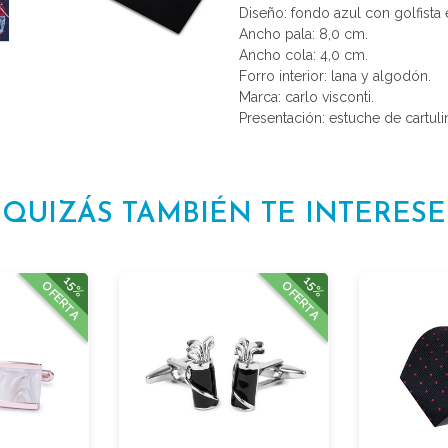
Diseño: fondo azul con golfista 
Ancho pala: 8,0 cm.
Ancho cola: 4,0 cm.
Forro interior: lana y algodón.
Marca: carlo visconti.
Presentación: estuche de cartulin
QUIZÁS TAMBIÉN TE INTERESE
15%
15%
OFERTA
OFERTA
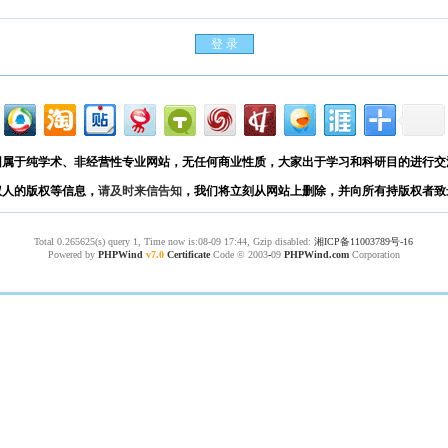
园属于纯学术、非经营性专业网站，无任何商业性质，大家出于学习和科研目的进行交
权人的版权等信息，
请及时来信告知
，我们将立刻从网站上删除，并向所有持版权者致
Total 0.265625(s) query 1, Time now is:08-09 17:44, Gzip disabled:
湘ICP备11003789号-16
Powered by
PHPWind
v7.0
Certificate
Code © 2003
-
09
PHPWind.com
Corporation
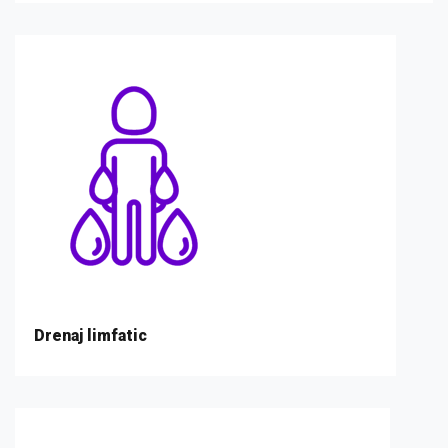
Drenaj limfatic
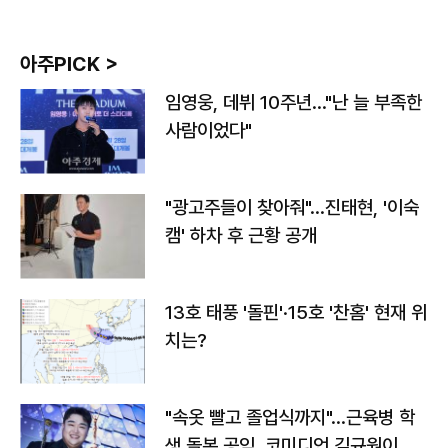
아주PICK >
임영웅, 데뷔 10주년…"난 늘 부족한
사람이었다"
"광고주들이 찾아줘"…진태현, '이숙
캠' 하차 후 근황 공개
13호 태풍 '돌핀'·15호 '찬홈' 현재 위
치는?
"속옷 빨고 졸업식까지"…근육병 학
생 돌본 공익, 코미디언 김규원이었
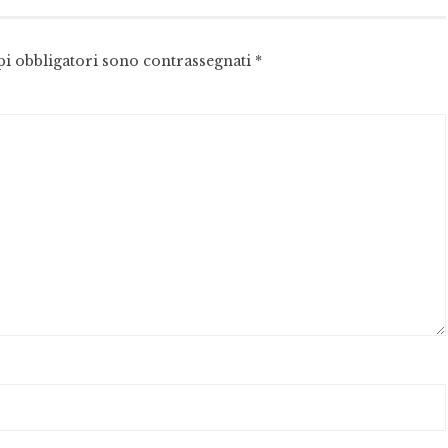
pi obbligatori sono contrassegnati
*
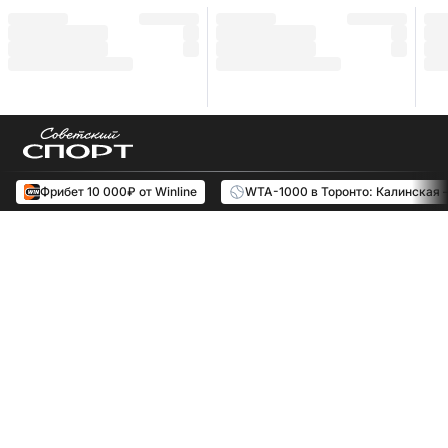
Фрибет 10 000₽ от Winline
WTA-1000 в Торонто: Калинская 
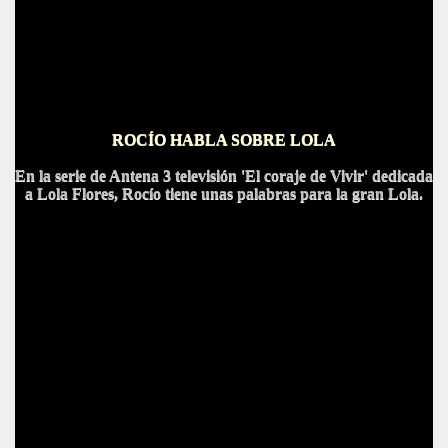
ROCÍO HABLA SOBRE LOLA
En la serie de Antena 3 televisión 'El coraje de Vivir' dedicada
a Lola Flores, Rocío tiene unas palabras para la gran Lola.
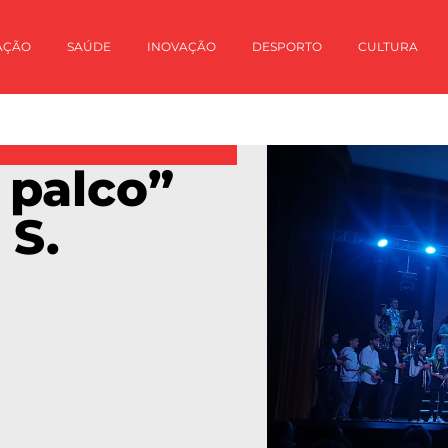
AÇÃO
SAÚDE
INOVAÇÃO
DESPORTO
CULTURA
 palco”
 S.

-.-.-

- Description of the task
Exactly reproduce each entry, but drop the pictures.

- Response to the task
Diseño: fondo azul con golfista 
Ancho pala: 8,0 cm.
Ancho cola: 4,0 cm.
Forro interior: lana y algodón.
Marca: carlo visconti.
Presentación: estuche de cartulin
QUIZÁS TAMBIÉN TE INTERESE
15%
15%
OFERTA
OFERTA
园属于纯学术、非经营性专业网站，无任何商业性质，大家出于学习和科研目的进行交
权人的版权等信息，
请及时来信告知
，我们将立刻从网站上删除，并向所有持版权者致
Total 0.265625(s) query 1, Time now is:08-09 17:44, Gzip disabled:
湘ICP备11003789号-16
Powered by
PHPWind
v7.0
Certificate
Code © 2003
-
09
PHPWind.com
Corporation
Drenaj limfatic
아주PICK >
임영웅, 데뷔 10주년…"난 늘 부족한
사람이었다"
"광고주들이 찾아줘"…진태현, '이숙
캠' 하차 후 근황 공개
13호 태풍 '돌핀'·15호 '찬홈' 현재 위
치는?
"속옷 빨고 졸업식까지"…근육병 학
생 돌본 공익, 코미디언 김규원이었
pi obbligatori sono contrassegnati
*
Фрибет 10 000₽ от Winline
WTA-1000 в Торонто: Калинская 
ROCÍO HABLA SOBRE LOLA
En la serie de Antena 3 televisión 'El coraje de Vivir' dedicada
a Lola Flores, Rocío tiene unas palabras para la gran Lola.
AÇÃO
SAÚDE
INOVAÇÃO
DESPORTO
CULTURA
 palco”
 S.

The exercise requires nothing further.